Loading huge text files for neural machine translation

Hi,

I have written a dataset loading class for loading 2 text files as source and targets, for neural machine translation purpose. Each file has 93577946 lines, and each of them allocates 8GB memory on Hard Disc.

The class is as the following:

class LoadUniModal(Dataset):
	sources = []
	targets = []
	maxlen = 0
	lengths = []

	def __init__(self, src, trg, src_vocab, trg_vocab):
		self.src_vocab = src_vocab
		self.trg_vocab = trg_vocab

		with codecs.open(src, encoding="utf-8") as f:
			for line in f:
				tokens = line.replace("\n", "").split()
				self.maxlen = max(self.maxlen, len(tokens))
				self.sources.append(tokens)
		with codecs.open(trg, encoding="utf-8") as f:
			for line in f:
				tokens = line.replace("\n", "").split()
				self.maxlen = max(self.maxlen, len(tokens))
				self.targets.append(tokens)
				self.lengths.append(len(tokens)+2)

	# Overrride to give PyTorch access to any image on the dataset
	def __getitem__(self, index):

		# Source sentence processing
		tokens = self.sources[index]
		ntokens = [self.src_vocab['<START>']]
		for a in range(self.maxlen):
			if a <= (len(tokens) - 1):
				if tokens[a] in self.src_vocab.keys():
					ntokens.append(self.src_vocab[tokens[a]])
				else:
					ntokens.append(self.src_vocab['<UNK>'])
			elif a == len(tokens):
				ntokens.append(self.src_vocab['<END>'])
			elif a > len(tokens):
				ntokens.append(self.src_vocab['<PAD>'])

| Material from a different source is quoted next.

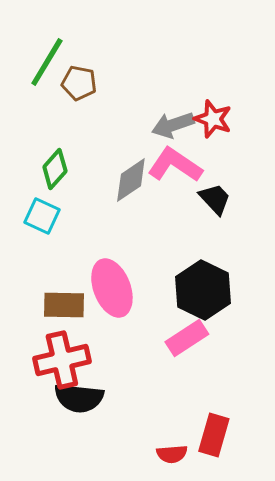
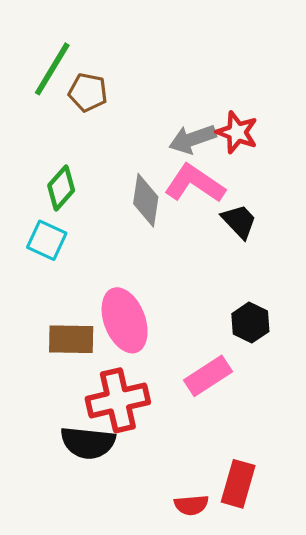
gray diamond: (131, 180) -> (146, 200), turned -48
black hexagon: (203, 290) -> (250, 323), moved, size x0.6
red cross: (62, 360) -> (118, 400), moved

		source = torch.from_numpy(np.asarray(ntokens)).long()

		# Target sentence processing
		tokens = self.targets[index]
                ntokens = [self.trg_vocab['<START>']]
                for a in range(self.maxlen):
                        if a <= (len(tokens) - 1):
                                if tokens[a] in self.trg_vocab.keys():
                                        ntokens.append(self.trg_vocab[tokens[a]])
                                else:
                                        ntokens.append(self.trg_vocab['<UNK>'])
                        elif a == len(tokens):
                                ntokens.append(self.trg_vocab['<END>'])
                        elif a > len(tokens):
                                ntokens.append(self.trg_vocab['<PAD>'])

                target = torch.from_numpy(np.asarray(ntokens)).long()

		length = self.lengths[index]

		return [0], source, target, length

	def __len__(self):
		return len(self.sources)

I use the class in order to load dataset as follows:

def load_text_train_data(train_dir, src_vocab, trg_vocab, lang_pair, batch_size):

        tpl = ast.literal_eval(lang_pair)
        slang = tpl[1]
        tlang = tpl[2]

        strain_file = os.path.join(train_dir, "train"+slang)
        ttrain_file = os.path.join(train_dir, "train"+tlang)

        data_iter = LoadUniModal(strain_file, ttrain_file, src_vocab, trg_vocab)
        data_iter = DataLoader(data_iter, batch_size=batch_size)

        return data_iter

When I am trying to load the data, I get memory error.

How would it be possible to load the data without memory problem?

Thanks,

One of the ways I heard good things about was to have one huge tensor in a file and memmap it. Then you would want to solve indexing.

Another perhaps even more obvious choice could be splitting the ds, loading the right oart if necessary and adapt the dataloader’s random sampler to draw from block-form permutations.

I look forward to hearing about your experience.

Best regards

Thomas